As it can be seen from this brief summary, the sesamoids are important in the propulsion and stabilizing of the human body. These two 4 small bones are responsible for distributing weight evenly and acting as a pully system to increase tension of the Flexor Hallucis Tendon during propulsion of the gait cycle. Due to their high risk status, any injury should be treated seriously as the avascular nature can quickly lead to the development of fracture, necrosis and infection – of course in most health individual the risks is significantly reduced however, best treatment protocols should always be followed.

Hope you enjoyed reading.

Until Next Time.

Jackson McCosker
Director /Chief Editor

References

Boike, A., Schnirring-Judge, M., & McMillin, S. (2011). Sesamoid Disorders of the FIrst Metatarsophalangeal Joint. Clinical Podiatry Medicine and Surgery, 2 – 16.

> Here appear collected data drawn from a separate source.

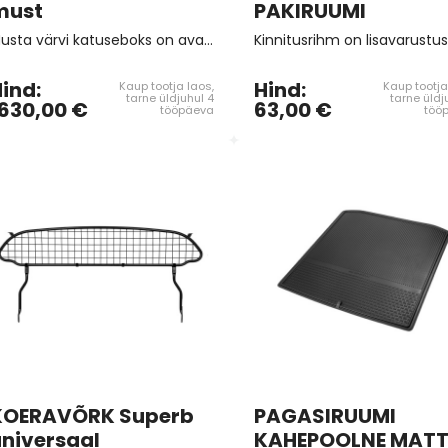
must
PAKIRUUMI
Musta värvi katuseboks on avatav mõlemalt poolt, mis muudab peale- ja mahalaadimise mugavamaks. Uue ŠKODA katuseboksi kogumaht on kasvanud 512 liitrini, mis pakub piisavalt ruumi kõigeks, mida reisidel vaja võib minna.
ind:
Hind:
Kaup tootja laos,
Kaup tootja
tarne üldjuhul 4
tarne üldj
630,00 €
63,00 €
tööpäeva
töö
KOERAVÕRK Superb
PAGASIRUUMI
universaal
KAHEPOOLNE MAT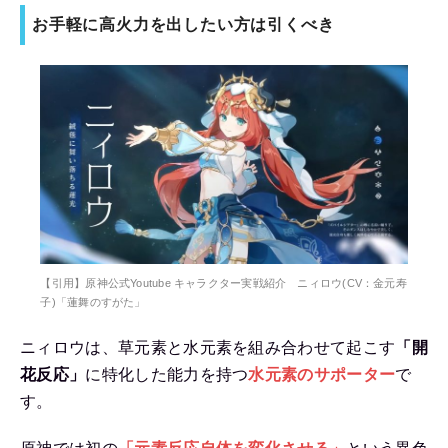
お手軽に高火力を出したい方は引くべき
【引用】原神公式Youtube キャラクター実戦紹介 ニィロウ(CV：金元寿
子)「蓮舞のすがた」
ニィロウは、草元素と水元素を組み合わせて起こす
「開
花反応」
に特化した能力を持つ
水元素のサポーター
で
す。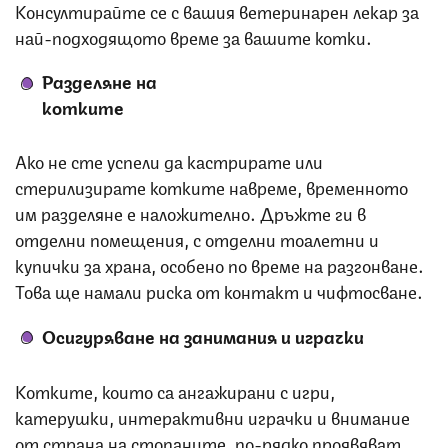
Консултирайте се с вашия ветеринарен лекар за
най-подходящото време за вашите котки.
Разделяне на
котките
Ако не сте успели да кастрирате или
стерилизирате котките навреме, временното
им разделяне е наложително. Дръжте ги в
отделни помещения, с отделни тоалетни и
купички за храна, особено по време на разгонване.
Това ще намали риска от контакт и чифтосване.
Осигуряване на занимания и играчки
Котките, които са ангажирани с игри,
катерушки, интерактивни играчки и внимание
от страна на стопаните, по-рядко проявяват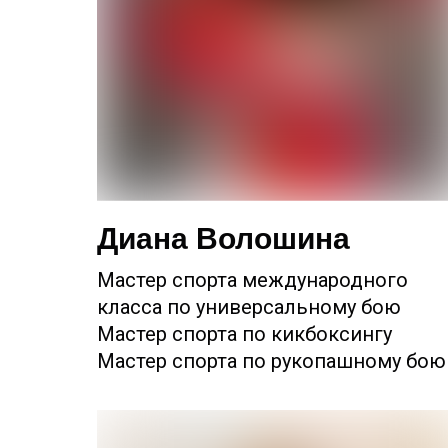
Диана Волошина
Мастер спорта международного
класса по универсальному бою
Мастер спорта по кикбоксингу
Мастер спорта по рукопашному бою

Childs, S. (2006). The Pathogenisi and Biomechanics of Turf Toe. Orthopaedic Nursing, 276 – 280.

Frimenko, R., Lievers, W., O’Rielly, P., Park, J., Hogan, M., Crandall, J., & Kent, R. (2013). Development of an Injury Risk Function for First Metatarsophalangeal Joint Sprains. Medicine and Science in Sport & Exercise, 2144 – 2150.

Jennings, D., & Gissane, C. (1994). Turf-Toe: Super League Toe. British Journal of Sports Medicine, 31-164.

VanPelt, M., Saena, A., & Allen, M. (2013). Turf Toe Injuries. In Sports Medicine and Arthroscopic Surgery of the Foot and Ankle (pp. 13 – 28). San Antonio: Department of Sports Medicine.